I remember the early days of my guitar infatuation. Back then (circa 1960), the only places you could hear live guitarists was the local ‘youth clubs’. These were often a local hall hired out for a few hours and a small charge at the door to let you in.
Phil and the Stormsville Shakers – and boy did they sound great!
The dear friend who helped me on the way to getting my first guitar, Derek Lee, had a “Bird” amplifier with built-in reverb. So even my early fumblings sounded spacey. I was always around his house learning to play on his guitar – trying to play a few notes from say, a Duane Eddy tune (remember ‘Because They’re Young?).
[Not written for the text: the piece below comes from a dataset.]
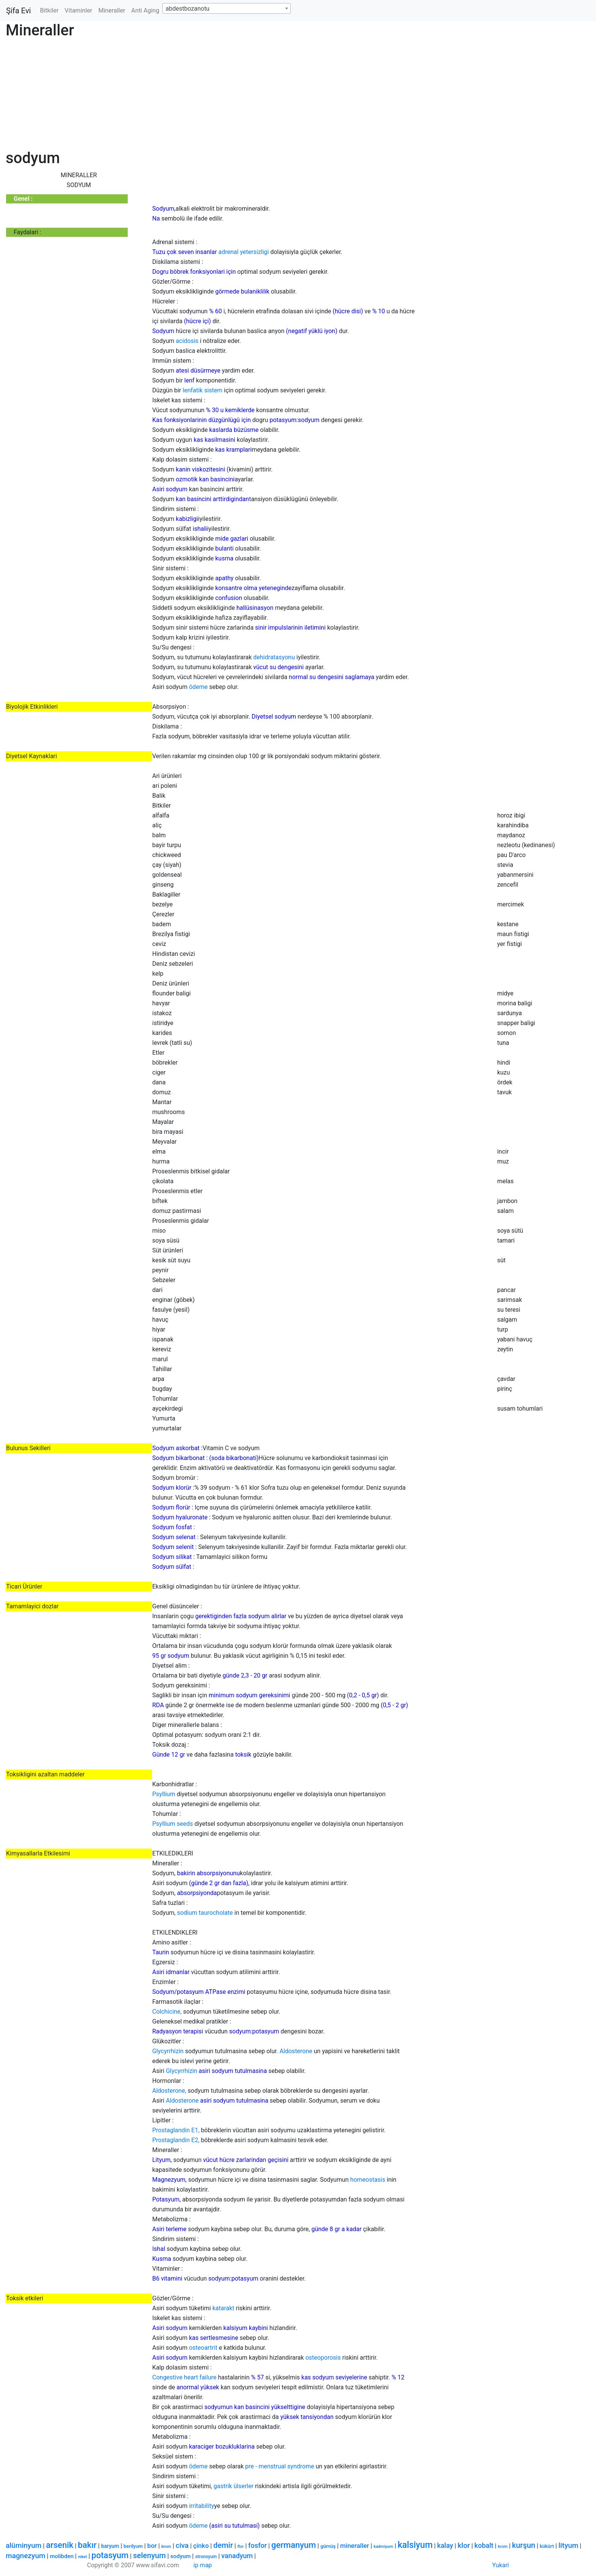 This screenshot has height=2576, width=596. Describe the element at coordinates (25, 2555) in the screenshot. I see `magnezyum` at that location.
He taught me the first 3 notes to the main theme of Apache – boy – was I hooked….
It must have been a couple of months later when I turned up at Derek’s house – and he had a Watkins Copicat Echo Unit!!!!!
I had a Hire Purchase agreement for a second-hand amplifier and a new black Watkins Copicat…..I used that darn thing right through the sixties and half of the seventies, when I finally replaced it with a small pedal along with a host of other effects units.
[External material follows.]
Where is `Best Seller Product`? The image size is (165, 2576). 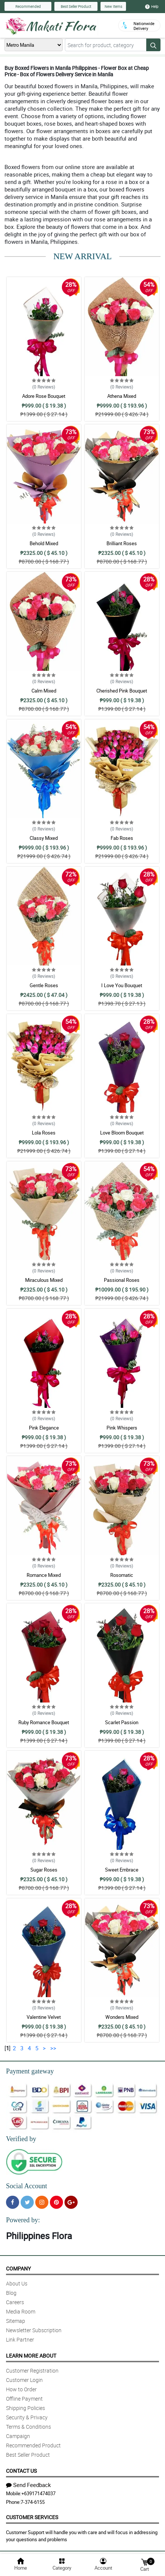 Best Seller Product is located at coordinates (76, 6).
I know, the Beatles came along in the mid sixties, and echoey guitars went out of fashion, but you could still use a little echo to ‘lift’ your guitar sound.
If you read my blog, you’ll know at the ripe age of 61, I’ve rekindled my love of the guitar, and started investing in some new guitar equipment. Isn’t life tough eh! When I needed good gear I couldn’t afford it, now I’m just ‘doodling’ for my own pleasure – I’ve got enough money to buy stuff that I ain’t good enough to play on or deserve!
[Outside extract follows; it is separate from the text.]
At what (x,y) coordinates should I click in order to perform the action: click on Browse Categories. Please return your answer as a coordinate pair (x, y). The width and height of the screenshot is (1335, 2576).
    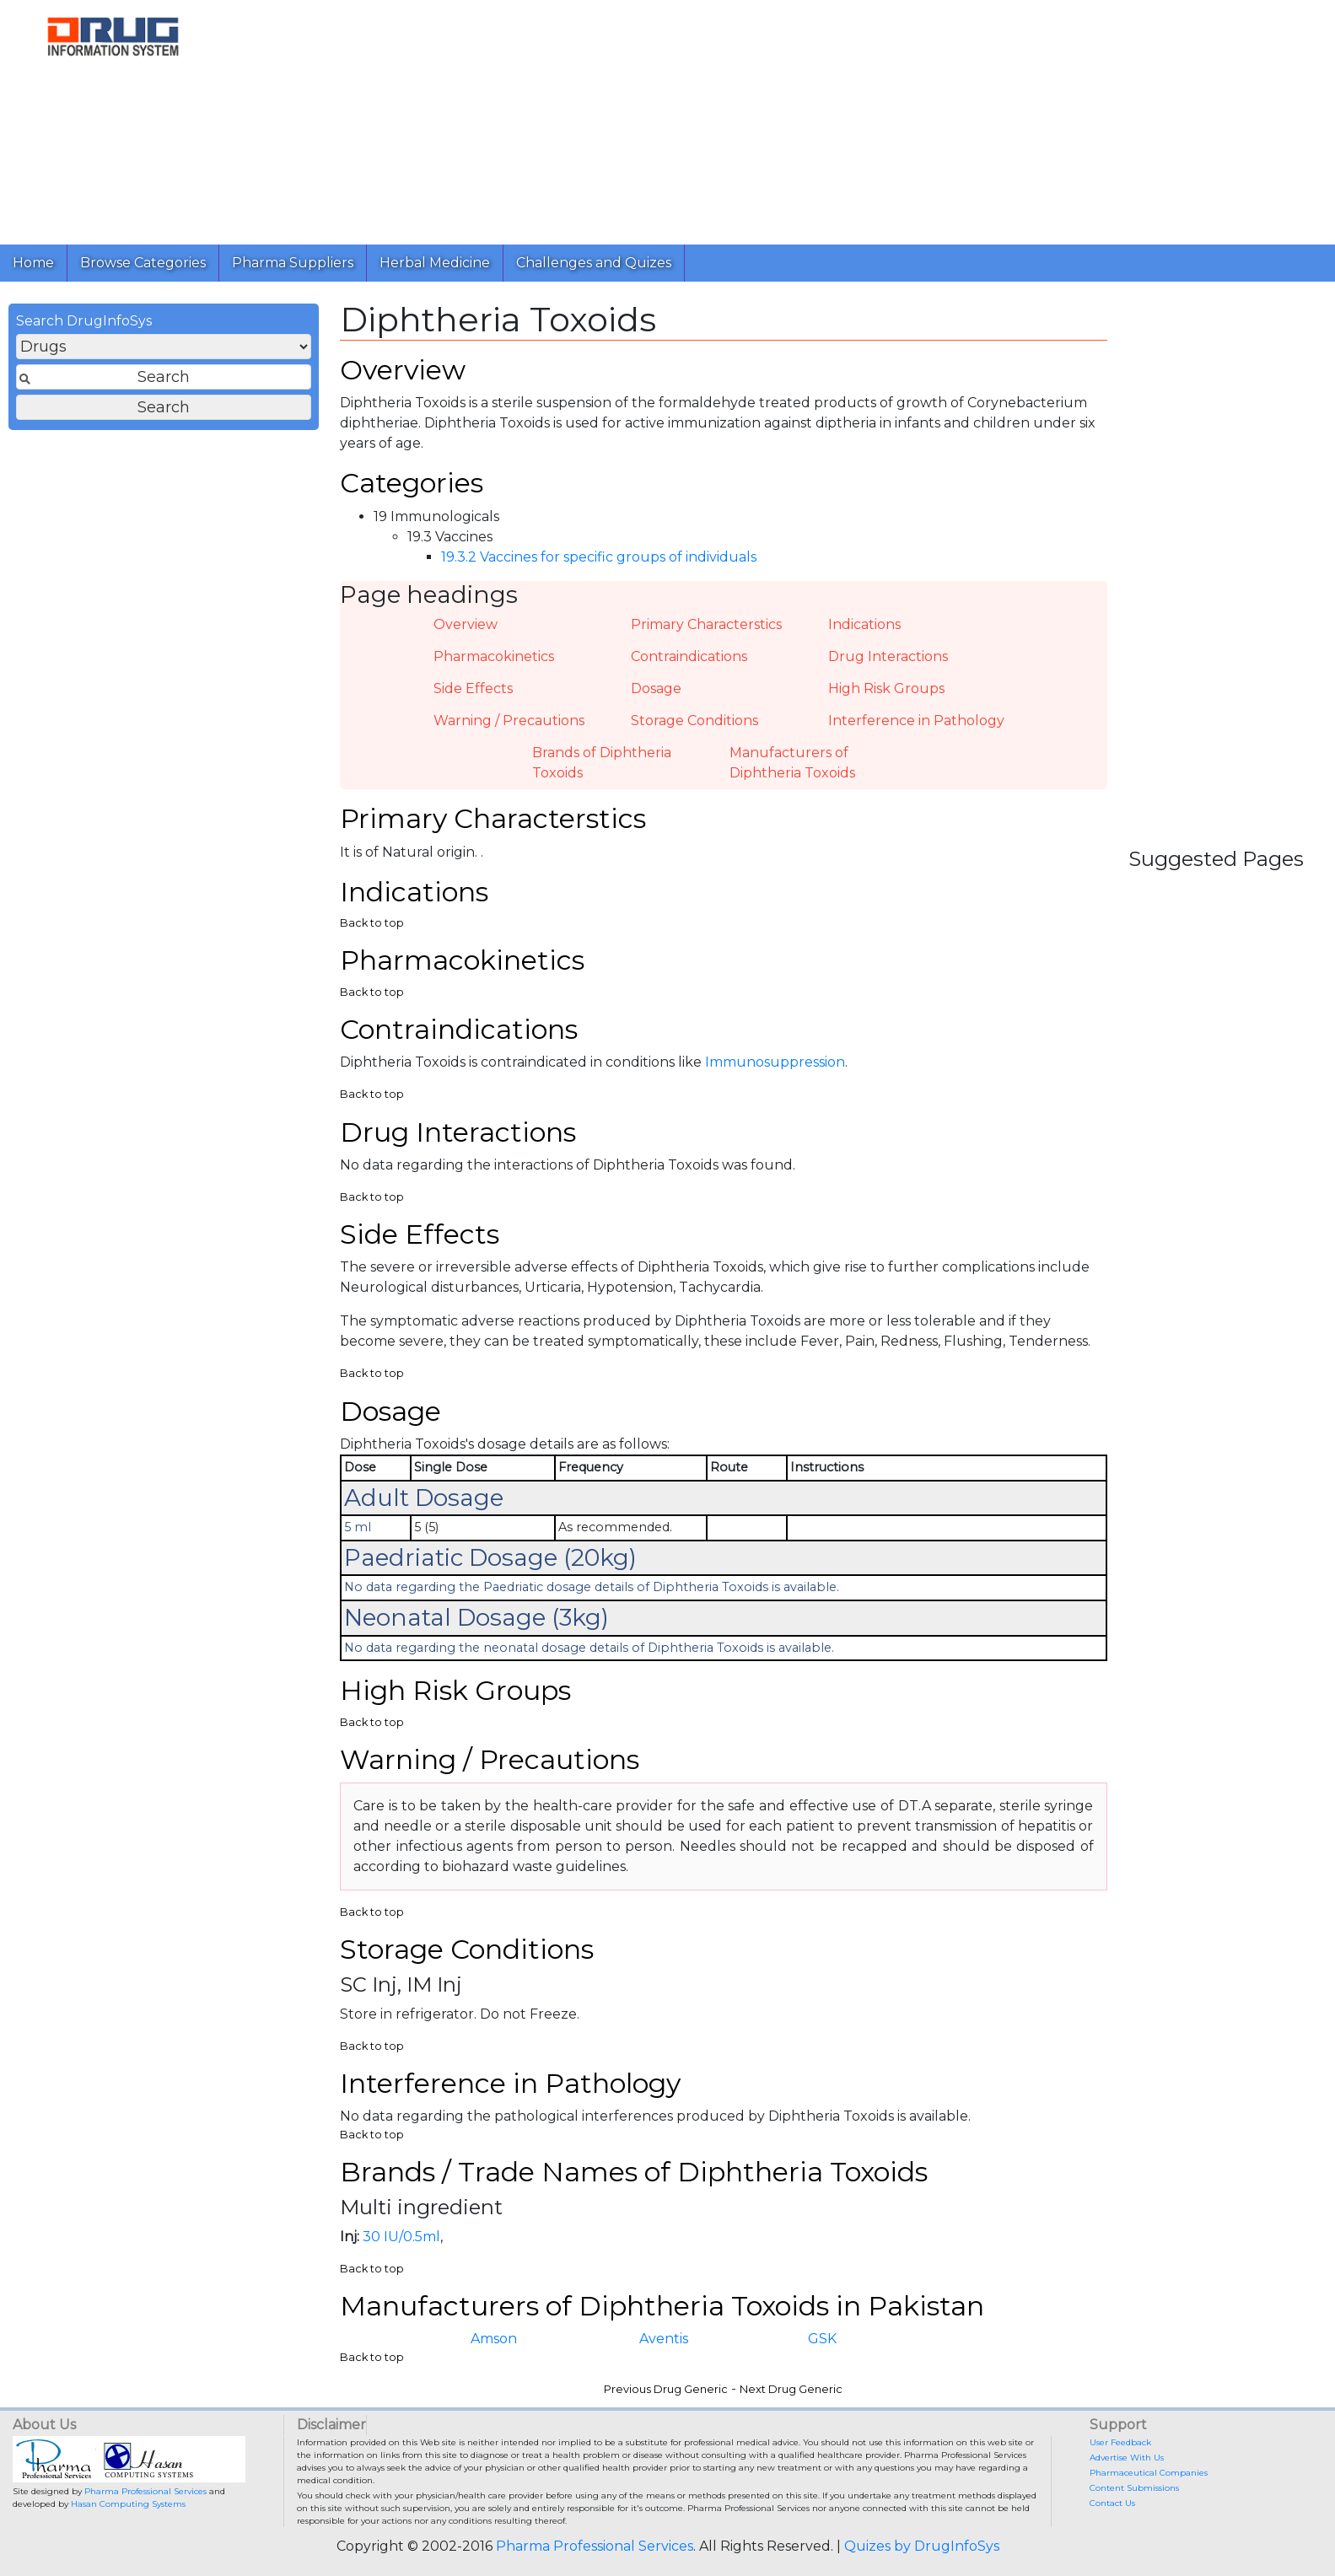
    Looking at the image, I should click on (143, 263).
A few weeks ago, I’m doing a little work in London UK, in Denmark Street to be precise, and I went into Regent Sounds. The Sales guy is I believe, Canadian – and real friendly and helpful. I tell him I’m looking to update my old 70’s echo foot pedal, and I’d recently seen a great review for an expensive digital delay unit.
Well to cut a longer story short, he gave me an A/B demonstration between that unit and an ‘old fashioned’ bucket-brigade’ echo unit. I’m darn pleased he did. The Bucket-brigade technology knocked the latest state-of-the-art pedal into a cocked hat (it kicked it’s a*se!). The digital unit sounded harsh, tizzy, weak, clinical.
Round of applause please for my new Electro-harmonix Deluxe Memory Man echo unit. Yeah, you may remember the name from way back – but don’t let that put you off. The echo is full, woody, dynamic, squashy, warm, whatever…it sounds great. I’m plugging it directly into my vintage re-issue Fender Blues Deluxe. Sounds great on slow blues stuff too….
It cost half the price of the latest and greatest digital echo, and you know what, you can also get great (non-digital) chorus-vibrato sounds out of it.